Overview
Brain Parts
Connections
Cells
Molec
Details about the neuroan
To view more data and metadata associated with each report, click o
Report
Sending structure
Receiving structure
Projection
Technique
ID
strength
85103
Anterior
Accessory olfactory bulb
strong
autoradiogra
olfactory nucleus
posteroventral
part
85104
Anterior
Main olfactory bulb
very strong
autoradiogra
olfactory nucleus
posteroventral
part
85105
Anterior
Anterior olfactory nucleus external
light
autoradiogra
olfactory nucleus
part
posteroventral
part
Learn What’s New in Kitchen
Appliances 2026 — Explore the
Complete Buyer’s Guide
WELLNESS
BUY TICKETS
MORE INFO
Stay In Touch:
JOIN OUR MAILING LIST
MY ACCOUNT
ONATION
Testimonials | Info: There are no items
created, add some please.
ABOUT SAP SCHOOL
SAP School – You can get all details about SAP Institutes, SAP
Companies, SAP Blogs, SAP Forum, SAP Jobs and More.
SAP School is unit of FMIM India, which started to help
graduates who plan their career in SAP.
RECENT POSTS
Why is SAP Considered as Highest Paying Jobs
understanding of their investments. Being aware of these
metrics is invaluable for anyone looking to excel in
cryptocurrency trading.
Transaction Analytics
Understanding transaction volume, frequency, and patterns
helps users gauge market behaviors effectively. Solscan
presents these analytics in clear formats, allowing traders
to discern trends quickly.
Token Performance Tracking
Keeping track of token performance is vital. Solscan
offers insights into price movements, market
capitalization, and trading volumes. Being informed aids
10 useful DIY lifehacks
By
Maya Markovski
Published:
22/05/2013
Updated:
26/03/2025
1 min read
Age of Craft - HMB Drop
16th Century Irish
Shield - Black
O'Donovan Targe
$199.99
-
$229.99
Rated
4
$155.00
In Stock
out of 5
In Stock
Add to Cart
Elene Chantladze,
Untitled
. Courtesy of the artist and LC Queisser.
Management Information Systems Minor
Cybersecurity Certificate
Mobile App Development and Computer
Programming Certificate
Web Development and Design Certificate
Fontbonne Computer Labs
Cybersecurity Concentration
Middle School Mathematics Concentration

————————

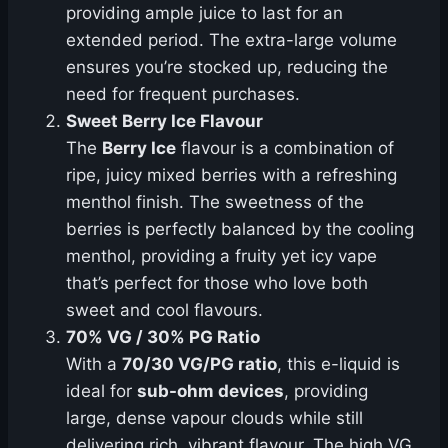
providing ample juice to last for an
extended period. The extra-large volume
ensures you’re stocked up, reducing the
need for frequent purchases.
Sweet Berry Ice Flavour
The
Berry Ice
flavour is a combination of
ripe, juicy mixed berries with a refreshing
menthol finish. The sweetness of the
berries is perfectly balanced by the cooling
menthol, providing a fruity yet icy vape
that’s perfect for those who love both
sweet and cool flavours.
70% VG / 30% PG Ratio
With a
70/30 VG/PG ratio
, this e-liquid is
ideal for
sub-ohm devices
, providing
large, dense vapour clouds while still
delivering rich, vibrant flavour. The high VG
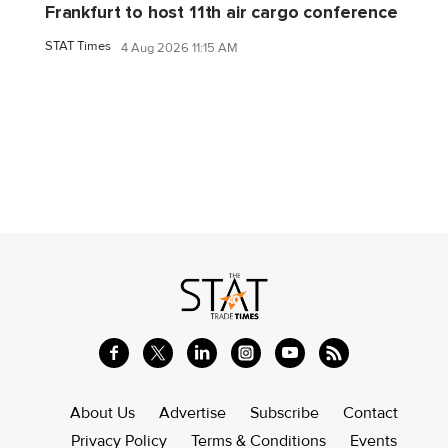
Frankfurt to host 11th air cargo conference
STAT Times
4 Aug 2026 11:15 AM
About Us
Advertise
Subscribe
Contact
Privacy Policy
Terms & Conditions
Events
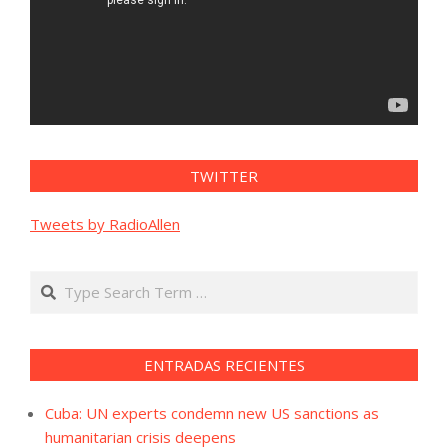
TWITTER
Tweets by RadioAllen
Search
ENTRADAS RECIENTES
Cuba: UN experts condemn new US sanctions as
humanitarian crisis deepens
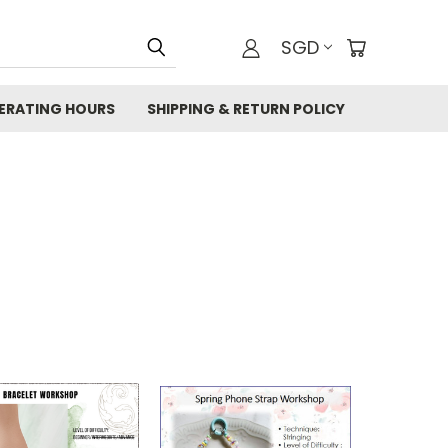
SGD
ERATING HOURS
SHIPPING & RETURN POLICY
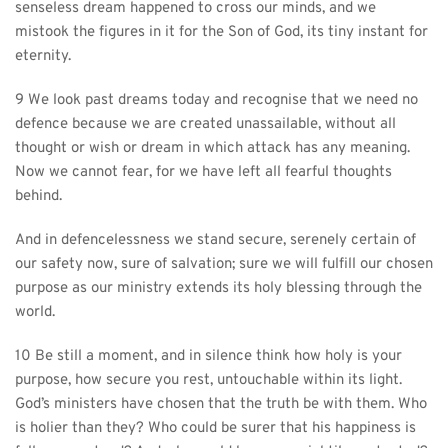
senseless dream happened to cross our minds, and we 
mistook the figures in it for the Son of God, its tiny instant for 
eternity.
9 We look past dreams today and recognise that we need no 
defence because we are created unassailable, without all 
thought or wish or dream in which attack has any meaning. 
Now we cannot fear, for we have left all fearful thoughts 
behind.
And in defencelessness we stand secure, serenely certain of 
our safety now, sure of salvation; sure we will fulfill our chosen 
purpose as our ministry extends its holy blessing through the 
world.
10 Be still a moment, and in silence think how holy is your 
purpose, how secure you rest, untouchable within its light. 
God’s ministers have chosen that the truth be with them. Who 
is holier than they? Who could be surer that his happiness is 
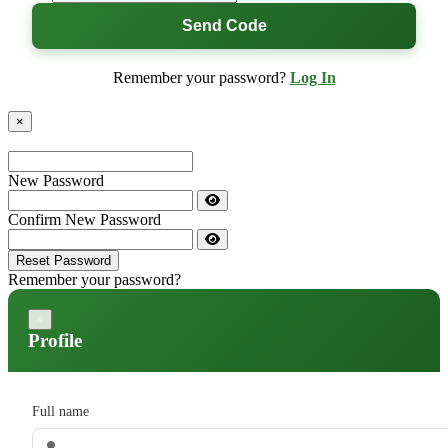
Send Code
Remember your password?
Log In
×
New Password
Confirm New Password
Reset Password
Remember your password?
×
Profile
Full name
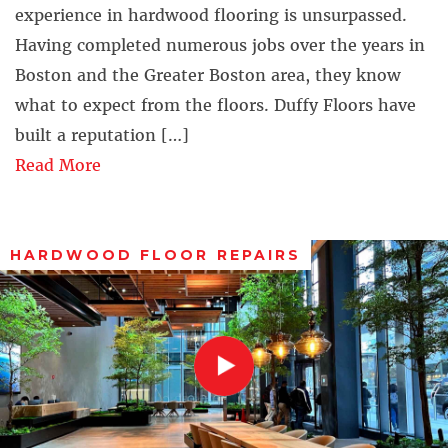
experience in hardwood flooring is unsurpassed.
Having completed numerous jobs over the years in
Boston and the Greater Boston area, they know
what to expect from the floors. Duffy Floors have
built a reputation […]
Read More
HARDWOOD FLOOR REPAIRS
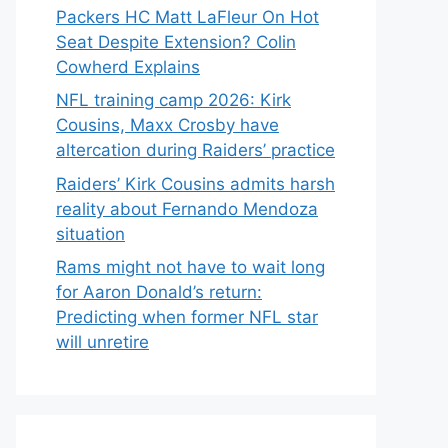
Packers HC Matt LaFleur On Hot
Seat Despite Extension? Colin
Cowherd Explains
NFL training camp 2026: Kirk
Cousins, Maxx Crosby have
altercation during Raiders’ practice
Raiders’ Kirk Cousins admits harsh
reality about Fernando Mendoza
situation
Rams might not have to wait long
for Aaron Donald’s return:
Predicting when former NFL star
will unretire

————————

- **Activity**: Among the entries, work out how many lines include the word "have". Answer with that number only.

- **Solved problem**: 5